After a journey of a whole 85 years, Lence Kumanovce has symbolically returned home. The play has come back among its people in Kumanovo for a new step, this time with the printed text from its creator Basil Iljoski, and in Kumanovo’s beautiful dialect, Kumanovski. This play was the first printed text written in Kumanovo’s dialect, sourced in 1928.

Lence
In the beginning, Lence Kumanovce was performed on the stage on just a few occasions at the beginning of 1928 and in the recently constructed Old Theater in Skopje, “King Alexander,” for its first time. Through the voices of Pero Jovanovic (Adzi Trajko) and Yolanda Dzagic (Lence) came the sound one of one of the dialects of the Macedonian language- Kumanovo’s speech, and in 1936/37, after the return of its author, Vasil Iljoski, to Macedonie, from his exile. Aside from those few plays which were performed after the war in Kumanovo, among which was the epic “Lence Kumanovce” in 1971, performed for the tenth anniversary of the Public Theater in Kumanovo, all other performances were disguised as “Runaway,” and also performed in literal Macedonian language.

Lence
The problem wasn’t that Lence Kumanovce was called “Runaway,” but maybe a little negligence of the young state, because the first writings of Vasil Iljoski that were given to the Administration of Skopje’s Public Theater, written in Kumanovo’s dialect, were actually not preserved, printed, published in any magazine, or as a standalone book. From here it was our big surprise and disappointment when we wanted to see the original writings of this play from Vasil Iljoski, at first called “Runaway” and after the first performance renamed into “Lence Kumanovce” – a play with dancing and singing in five parts, as it was noted on the billboard from 1936. We could not get our hands on anything like it. We were everywhere and we researched everything that was logically possible to find that transcript or copy of the first version of this play: in the theater in Kumanovo, in the archive in Kumanovo, in the Macedonian Public Theater in Skopje, in the Macedonian Academy of Science and Art, the University Library “Kliment Ohridski,” in most of the libraries in Belgrade, also in the Ministry of Culture of the Yugoslavian Kingdom from 1972, the Museum of Theatrical Art in Belgrade, even in the state archive in Sophia. From all things done, we came to the conclusion that this first version of the play from 1928, in Kumanovo’s dialect, wasn’t actually registered or preserved anywhere. At least we could not get to it. We came to the conclusion that after all, there is a preserved writing of the play from 1936, and it was in the possession of some person from Skopje, whose identity after all our efforts could not be found.

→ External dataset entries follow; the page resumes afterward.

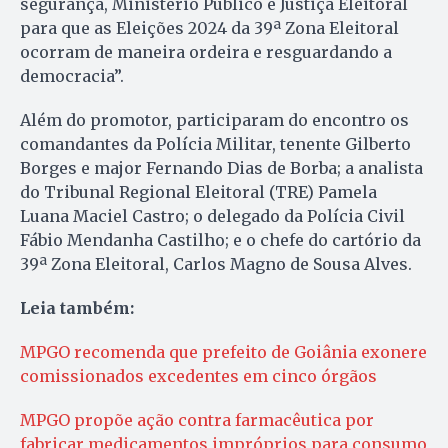
segurança, Ministério Público e Justiça Eleitoral
para que as Eleições 2024 da 39ª Zona Eleitoral
ocorram de maneira ordeira e resguardando a
democracia”.
Além do promotor, participaram do encontro os
comandantes da Polícia Militar, tenente Gilberto
Borges e major Fernando Dias de Borba; a analista
do Tribunal Regional Eleitoral (TRE) Pamela
Luana Maciel Castro; o delegado da Polícia Civil
Fábio Mendanha Castilho; e o chefe do cartório da
39ª Zona Eleitoral, Carlos Magno de Sousa Alves.
Leia também:
MPGO recomenda que prefeito de Goiânia exonere
comissionados excedentes em cinco órgãos
MPGO propõe ação contra farmacêutica por
fabricar medicamentos impróprios para consumo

In either case we thought that after all, the text of the play should be preserved in Kumanovo’s language. That should be done for future generations of Kumanovo’s people and the Macedonian people, because of the undisputed fact about the first breakthrough of a dramatic piece from a Macedonian author, and in the Macedonian language, also a man from Kumanovo, and also written and performed in Kumanovo’s dialect.

Unfortunately, we could not get even the text of the play “Lence Kumanovce” that was performed for the tenth anniversary of Kumanovo’s Theater (after its rebirth in 1961), performed on that stage, and recorded by the Macedonian Radio Televison.

By many this cult play of the classic “Lence Kumanovce” was acted by a brilliant acting team who had already performed for a long time in the theater in Kumanovo.

To achieve our goal, the publishing and immortalization of Vasil Ilkoski’s “Lence Kumanovce” in Kumanovo’s language, we decided to redo (adapt), translate the old and first Macedonian text from Runaway, which was published in Macedonian literal language, and with all logic should be closest to the original Kumanovo version of “Lence Kumanovce.”

That was actually the first Macedonian publication of “Runaway,” published by the State House of PRM from Skopje in 1950, in Macedonian language in which were preserved most of the archaic expressions of the first publication from before the war. Actually, we simply reverted “Runaway” to “Lence Kumanovce.”

Our Transcription is similar to the one from 1971, in which actors from Kumanovo performed on the tenth anniversery of the Theater in Kumanovo, and the director in the theater, Dragoljub Dimovski-Setko put “Lence Kumanovce” on the stage along with the actor Gjoko Nikolovski, who was for sure the best Adzi Trajko.